Visited by Augustus in 29 B.C., the island became the residence of Tiberius between A.D. 27 and 31. During the reign of Augustus began the construction of the imperial villas that, according to Tacitus (Ann. 4.67), numbered twelve under Tiberius. Excavations in the 19th c. and again in 1935 have brought to light the remains of two large villas, the Villa Jovis on the E promontory and the Villa di Damecuta, as well as remnants of minor dwellings. The Villa Jovis surrounds a four-sided court where there are cisterns for collecting water. A ramp leading from Viale dei Mirti to the entrance hall provided access to the palace. A corridor paved in white mosaic led to a second vestibule, from which one could pass to the E to the lodgings and to the bath on the floor above. To the W a flight of steps and a ramp led to the imperial apartments, a large semicircular hall and the private quarters at the N, opening on the W toward the sea. On the N flank of the mountain is the loggia of an ambulatio, interrupted at midpoint by a residential section, and ending to the E in a perpendicular drop to the sea. On the ridge of the mountain was a lighthouse.
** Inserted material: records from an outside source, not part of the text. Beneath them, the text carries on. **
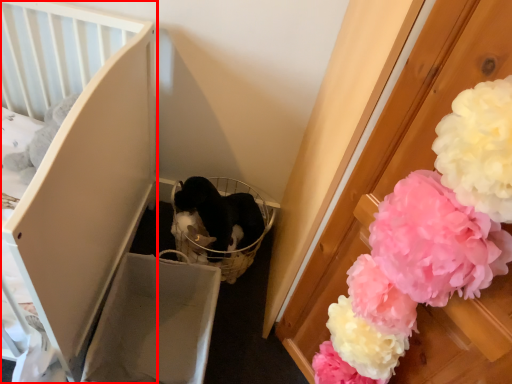 Question: From the image's perspective, what is the correct spatial relationship of furniture (annotated by the red box) in relation to flower?

Choices:
 (A) above
 (B) below

Answer: (A) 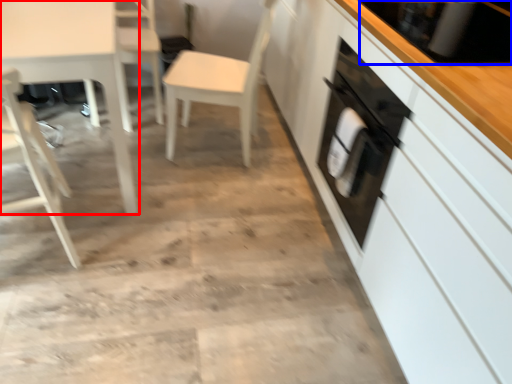 Question: Which point is closer to the camera, table (highlighted by a red box) or appliance (highlighted by a blue box)?

Choices:
 (A) table
 (B) appliance

Answer: (B) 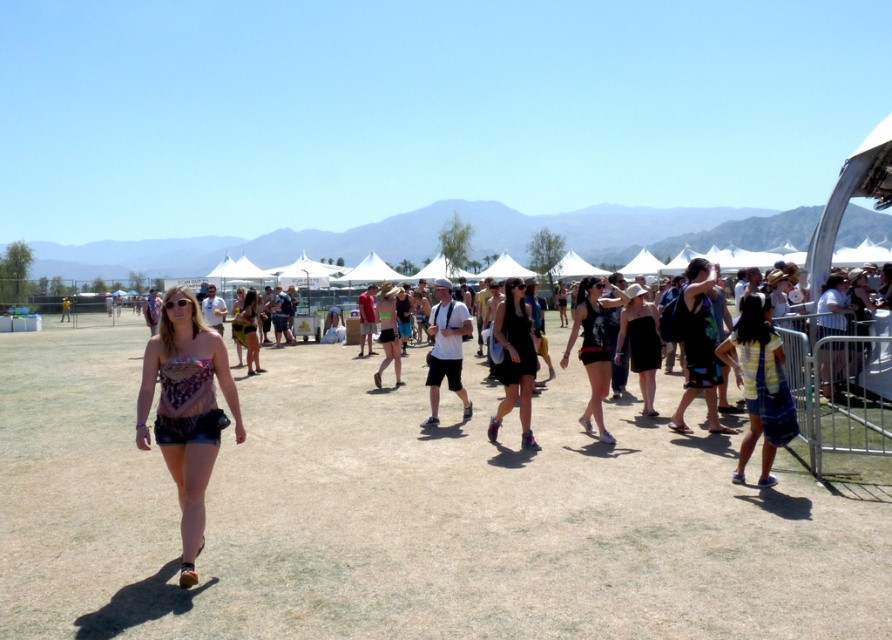 Can you confirm if white cotton t-shirt at center is positioned above matte brown dress at center?

Incorrect, white cotton t-shirt at center is not positioned above matte brown dress at center.

Between white cotton t-shirt at center and matte brown dress at center, which one has less height?

white cotton t-shirt at center

At what (x,y) coordinates should I click in order to perform the action: click on white cotton t-shirt at center. Please return your answer as a coordinate pair (x, y). The height and width of the screenshot is (640, 892). Looking at the image, I should click on (446, 348).

Which of these two, blue striped dress at right or black matte dress at center, stands shorter?

With less height is blue striped dress at right.

Measure the distance between blue striped dress at right and camera.

The distance of blue striped dress at right from camera is 6.35 meters.

I want to click on blue striped dress at right, so click(758, 385).

Locate an element on the screen. This screenshot has width=892, height=640. blue striped dress at right is located at coordinates (758, 385).

Can you confirm if denim shorts at center is bigger than matte black tank top at center?

Indeed, denim shorts at center has a larger size compared to matte black tank top at center.

Between point (196, 547) and point (601, 388), which one is positioned behind?

Point (601, 388)

Identify the location of denim shorts at center. (186, 410). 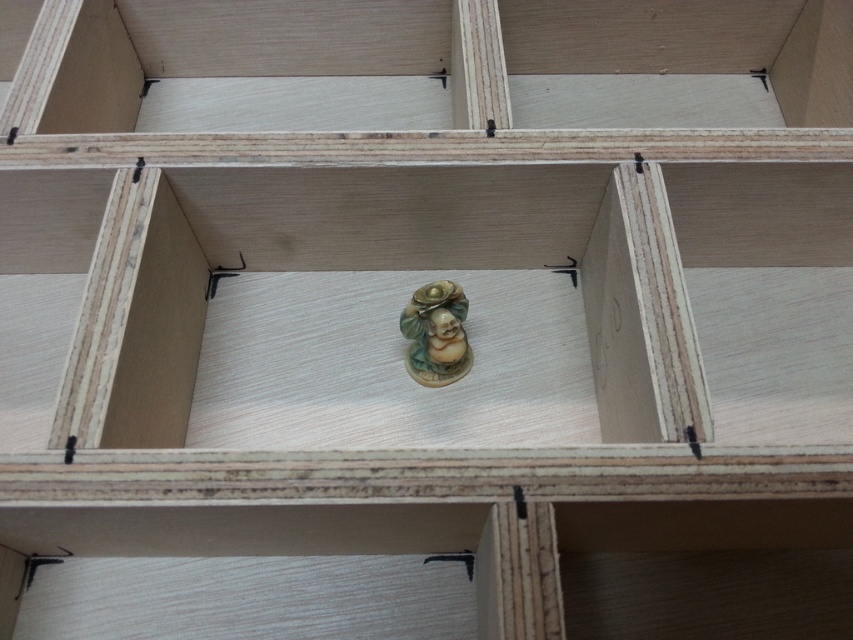 Between matte ceramic statue at center and matte ceramic figurine at center, which one is positioned higher?

matte ceramic statue at center

Is matte ceramic statue at center below matte ceramic figurine at center?

Incorrect, matte ceramic statue at center is not positioned below matte ceramic figurine at center.

Which is behind, point (326, 244) or point (428, 321)?

Point (326, 244)

Identify the location of matte ceramic statue at center. (404, 307).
The Villa di Damecuta, on the promontory that juts out from the plateau of Anacapri, includes a belvedere, a residential section and an even more scenic lodging on the slope of the promontory. The building complex was buried in 79 by the cinders from Mt. Vesuvius. The remains of other villas are scarce.

The grotto of the Arsenale and the grotto of Matermania were transformed into large nymphaea. After Tiberius the island continued at intervals to be an imperial residence until the Flavian age.


BIBLIOGRAPHY

E. Petraccone, L'isola di C. (19 13); P. Mingazzini, ArchCl 7 (1955) 139-63; A. Maiuri, Capri. Storia e monumenti (1956); id., Capri in prehistoric limes and in classical antiquity (1959).